_EXERCISE INSTRUCTIONS_. Output all entries below exactly as they are given.

[Stored entries]

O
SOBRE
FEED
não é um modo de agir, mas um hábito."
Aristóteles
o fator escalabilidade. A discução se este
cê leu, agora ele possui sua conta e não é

_WRITTEN SOLUTION_.
O
SOBRE
FEED
não é um modo de agir, mas um hábito."
Aristóteles
o fator escalabilidade. A discução se este
cê leu, agora ele possui sua conta e não é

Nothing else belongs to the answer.